= Judy Company =

Judy Company is a geotechnical engineering firm located in Kansas City, Kansas. It was founded in 1922 by a geological engineer named Philip S. Judy, using the name Air Made Well Company.

== History ==
Phillip Judy started his professional career as an investigator for Missouri civic engineering projects. He made his reputation by being an early pioneer of foundation consolidation (soil) by pressure grouting.

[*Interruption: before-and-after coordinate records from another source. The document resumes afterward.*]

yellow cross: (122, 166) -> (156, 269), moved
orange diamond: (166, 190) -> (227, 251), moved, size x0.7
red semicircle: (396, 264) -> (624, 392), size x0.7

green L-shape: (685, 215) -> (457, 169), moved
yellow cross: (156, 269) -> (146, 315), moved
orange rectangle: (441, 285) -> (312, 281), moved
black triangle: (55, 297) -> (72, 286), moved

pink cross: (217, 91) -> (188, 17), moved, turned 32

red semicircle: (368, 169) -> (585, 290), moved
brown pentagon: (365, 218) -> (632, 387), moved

The company began its reputation as a notable engineering firm when they were contracted to perform the foundation work for Bagnell Dam on the Osage River in central Missouri. Bagnell Dam was completed in 1931 and is one of two operational hydroelectric power plants in the State of Missouri, the other being Taum Sauk Hydroelectric Power Station. Bagnell Dam formed a fresh water reservoir named Lake of the Ozarks, which, at the time, was one of the largest Man-made lakes on the planet. The foundation and dam structure was engineered to retain 646,000,000,000 US gal.

In 1966 the company was incorporated as the Judy Company, Inc.

== Technological Developments ==
The Judy Company developed "Cell-A-Fill" back fill material. It is a by-product of western coal, and is a self-supporting material that will conform to irregular surfaces without compaction. It is made of water, Class "C" fly ash, and foaming and reactive agents.